(DATA SUPPLIED begins)

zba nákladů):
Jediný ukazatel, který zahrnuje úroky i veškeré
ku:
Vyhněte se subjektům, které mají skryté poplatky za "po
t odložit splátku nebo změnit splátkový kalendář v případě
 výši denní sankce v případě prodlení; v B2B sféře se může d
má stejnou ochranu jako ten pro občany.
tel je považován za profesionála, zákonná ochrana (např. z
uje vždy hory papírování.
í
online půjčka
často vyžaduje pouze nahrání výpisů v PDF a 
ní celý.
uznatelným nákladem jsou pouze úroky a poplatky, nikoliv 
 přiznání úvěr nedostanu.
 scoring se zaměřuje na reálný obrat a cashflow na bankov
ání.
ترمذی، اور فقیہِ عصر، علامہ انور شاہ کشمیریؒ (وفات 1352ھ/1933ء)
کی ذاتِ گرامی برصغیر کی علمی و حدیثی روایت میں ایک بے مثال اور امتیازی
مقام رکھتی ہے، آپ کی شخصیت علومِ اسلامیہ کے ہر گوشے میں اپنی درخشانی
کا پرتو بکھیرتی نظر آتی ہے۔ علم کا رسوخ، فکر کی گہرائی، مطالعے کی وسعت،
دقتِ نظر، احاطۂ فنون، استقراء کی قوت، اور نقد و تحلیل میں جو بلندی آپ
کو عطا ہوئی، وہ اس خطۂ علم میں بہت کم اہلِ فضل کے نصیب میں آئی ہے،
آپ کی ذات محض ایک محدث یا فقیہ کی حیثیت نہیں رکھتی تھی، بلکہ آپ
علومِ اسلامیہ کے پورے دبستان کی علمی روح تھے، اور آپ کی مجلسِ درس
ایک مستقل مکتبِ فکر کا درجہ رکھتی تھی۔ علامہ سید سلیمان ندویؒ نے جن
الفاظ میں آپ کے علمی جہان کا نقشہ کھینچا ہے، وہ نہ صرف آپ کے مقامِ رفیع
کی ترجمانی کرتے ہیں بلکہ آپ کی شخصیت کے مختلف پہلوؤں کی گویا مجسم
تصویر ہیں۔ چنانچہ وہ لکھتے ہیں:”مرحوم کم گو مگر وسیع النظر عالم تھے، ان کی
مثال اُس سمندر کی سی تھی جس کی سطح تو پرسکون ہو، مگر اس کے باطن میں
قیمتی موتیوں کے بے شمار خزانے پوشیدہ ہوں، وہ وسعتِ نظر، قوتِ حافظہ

(DATA SUPPLIED ends)

EXERCISE AIM —
Gather all lines from the listing above in which "علمی" occurs.

WRITTEN REPLY —
کی ذاتِ گرامی برصغیر کی علمی و حدیثی روایت میں ایک بے مثال اور امتیازی
علومِ اسلامیہ کے پورے دبستان کی علمی روح تھے، اور آپ کی مجلسِ درس
الفاظ میں آپ کے علمی جہان کا نقشہ کھینچا ہے، وہ نہ صرف آپ کے مقامِ رفیع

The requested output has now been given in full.